キーワード:タングステン同位体、核-マントル相互作用

Among five W isotopes, 182W is a product of b-decay of 182Hf with the relatively short half life of 8.9 m.y. As Hf and W are lithophile and siderophile, respectively, the 182Hf-182W radiometric system could constrain metal-silicate (core-mantle) differentiation, especially core segregation, in the very early Earth system because of its large fractionation between metal-silicate and the short half life of 182Hf. Recent improvements of analytical techniques of W isotope analyses using TIMS and MC-ICP-MS equipped with a desolvating device allow to obtain highly precise 182W/184W ratios of terrestrial rocks. These led to findings of m182W anomalies (mostly positive) in old komatiites (2.4 – 3.8 Ga) and young volcanic rocks with positive anomalies of 12 Ma Ontong Java Plateau and 6 Ma Baffin Bay (Rizo et al., 2016) and with negative anomalies of those such as the Loihi and Samoa basalts (Mundl et al., 2017).
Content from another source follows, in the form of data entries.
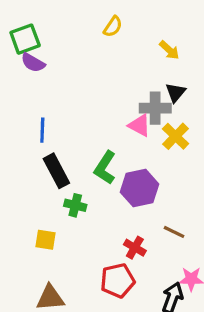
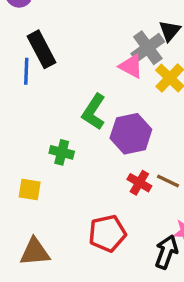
gray cross: (155, 108) -> (148, 48), turned -36
black rectangle: (56, 171) -> (41, 49), moved
red cross: (135, 248) -> (139, 183), moved

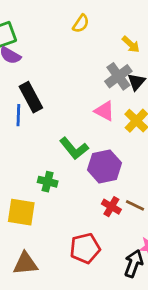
gray cross: (148, 48) -> (118, 76), moved
green L-shape: (94, 112) -> (74, 148), turned -72
yellow square: (30, 189) -> (21, 212), size x1.5

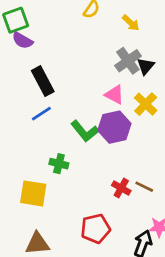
yellow arrow: (131, 44) -> (131, 23), moved
blue line: (18, 115) -> (41, 114), moved, turned 55
purple hexagon: (104, 166) -> (114, 127), moved

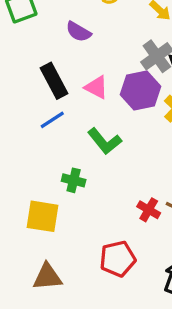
purple semicircle: (22, 40) -> (78, 32), moved
pink triangle: (114, 95) -> (96, 87), moved
purple hexagon: (114, 127) -> (141, 91), moved

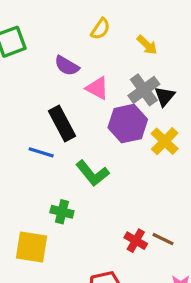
black rectangle: (54, 81) -> (62, 124), moved
pink triangle: (96, 87) -> (97, 88), moved
blue line: (52, 120) -> (41, 152), turned 50

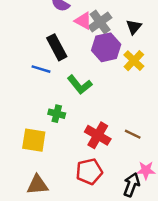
gray cross: (144, 90) -> (100, 22), moved
red cross: (136, 241) -> (98, 135), moved, size x1.5

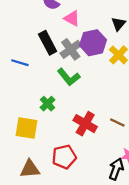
gray cross: (100, 22) -> (71, 49), moved
blue line: (41, 69) -> (20, 63), moved
green cross: (57, 114) -> (48, 104), turned 32
red pentagon: (89, 172) -> (64, 157), moved

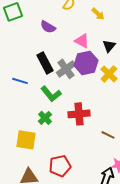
pink triangle: (72, 18) -> (82, 41), moved
green L-shape: (69, 77) -> (51, 94), moved
red cross: (85, 124) -> (79, 114), moved, turned -35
Recently, Kruijer and Kleine (2018) proposed that the 182W excesses for an OJP sample by Rizo et al. (2016) may result from the nuclear field shift effect leading to defect of 183W, as the NTIMS analyses utilized a double normalization involving the 183W/184W ratio.

In our study, high-precision W isotope ratio measurement with MC-ICP-MS (Thermo co. Ltd., NEPTUNE PLUS) equipped with desolvating nebulizer (ARIDAS II) following the chemical separation using both cation and anion exchange resin has been developed. We have measured the W standard solution (SRM 3163) and obtained the isotopic compositions with a precision of ± 5ppm. However, the standard solution, which was processed by the cation or anion exchange chemistry in the same way as for rock samples, has systematic 182W/184W drift of -5ppm, which was also observed by Willbold et al. (2011) and Kruijer and Kleine (2018). This shift likely resulted from the nuclear field shift effect as mentioned by Kruijer and Kleine (2018). Therefore, we corrected the measured W isotope ratios of samples with the standard solution processed by the same method as that of the samples. This technique led to obtaining of the W isotopic compositions with reproducibility of several ppm. We have obtained negative µ182W for the basalts with the high 3He/4He isotopic composition from the Loihi, Hawaii, through the developed analytical method. This result is consistent with that of Mundl et al., (2017). As the Earth’s core should have a negative µ182W value of ca. -210, the Loihi sample we analyzed probably contains a component with a signature of core-mantle interaction. We have obtained the high-precision W isotope data for the fresh drilled basalts from Louisville. Louisville is known to have been originated from the primordial deep mantle source. We will discuss the obtained results and the early evolution of the deep mantle.



Acknowledgement – JSPS Grant-in-Aid has supported this project. We are grateful to M. Kawamura for experimental help and Y. Orihashi, T. Hanyu, M. Tejada for providing samples.